Colette. (2018). Crítica
Ficha técnica, sinopsis, lo que se dijo (Pinchad aquí)
Crítica:
Wash Westmoreland aborda en solitario la biografía de Sidonie Gabrielle Colette, un retrato idealizado de una mujer adelantada a su tiempo, el emblema de una actitud 'permitida' a la élite intelectual francesa de finales del siglo XIX y principios del XX, que vivió de acuerdo con las actuales teorías queer, que sostienen que los géneros, la orientaciones y la identidad sexual son constructos que no forman parte de la esencia del ser humano. La cuestión reside en que en la época que focaliza el realizador británico la libertad de expresión era privilegio de unos pocos . En 1973 Paul Verlaine fue condenado a dos años de cárcel por su relación con el joven Arthur Rimbaud, una situación que acabó con la carrera literaria de ambos y no la propulsó como ocurrió con Colette.
Autor de 'Siempre Alice', Westmoreland emprende en solitario el biopic de la autora de personajes como 'Claudine' y 'Gigi', unas novelitas muy populares que le llevaron a las puertas del Premio Nobel en 1948. Y lo hace tras la muerte de su marido, Richard Glatzer, con el que hizo la inolvidable 'Siempre Alice' (2014), protagonizada por otra mujer emblemática, Julianne Moore, que interpreta a una profesora que a los 50 años pierde la memoria a causa del Altzheimer.
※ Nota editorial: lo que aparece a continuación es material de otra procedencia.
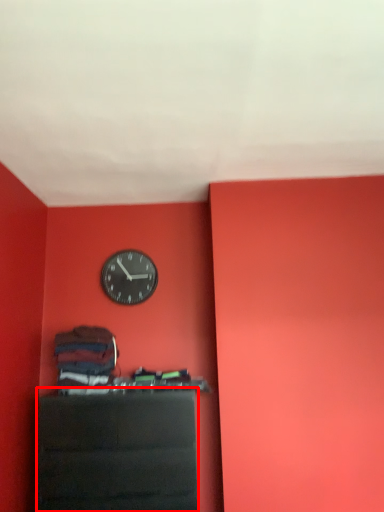 Question: From the image's perspective, what is the correct spatial positioning of furniture (annotated by the red box) in reference to wall clock?

Choices:
 (A) above
 (B) below

Answer: (B) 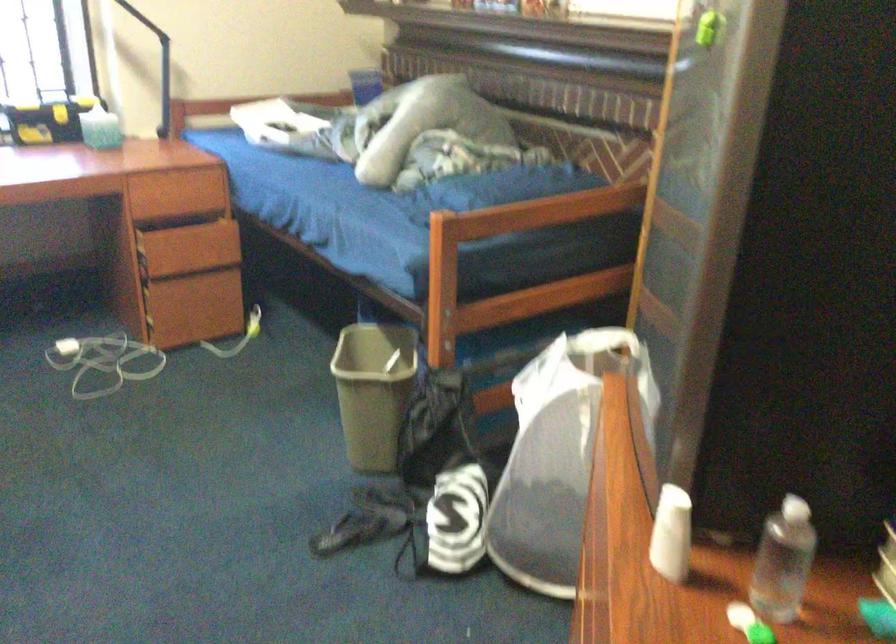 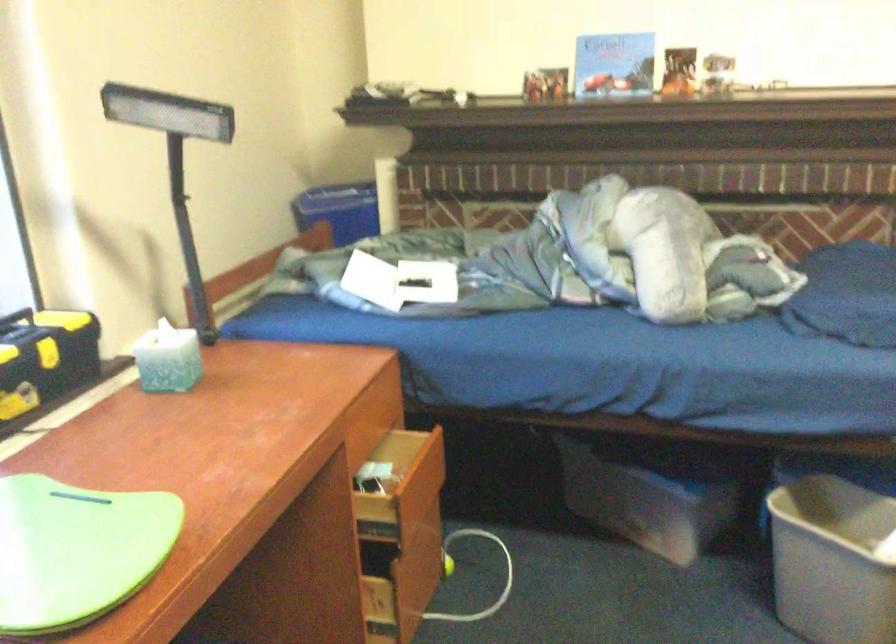 The point at (x=199, y=248) is marked in the first image. Where is the corresponding point in the second image?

En este biopic, el cineasta parece más interesado en introducir el mensaje que nuclea la que comienza a llamarse 'cuarta ola del feminismo' sin ruidos, sin barreras que impidan que el mensaje llegue con nitidez, y opta por una puesta en escena convencional y académica, sin el riesgo de la innovación que pudiera acompañar a un subtexto de vanguardia. Esta es la razón por la que, si complace a ciertos sectores del público por la placidez del relato, en el que ni los momentos álgidos son duros, lo remueve en su asiento por la proliferación de imágenes que rompen con las convenciones de género. La crítica sale sin reparos de los labios de la burguesía, dotada de ese encanto que le atribuyó Buñuel, que se desvía de cualquiera de estas cuestiones y centra su análisis en aspectos secundarios como la duración del film, o la idoneidad del director para dirigir a la frágil Keira Knightley.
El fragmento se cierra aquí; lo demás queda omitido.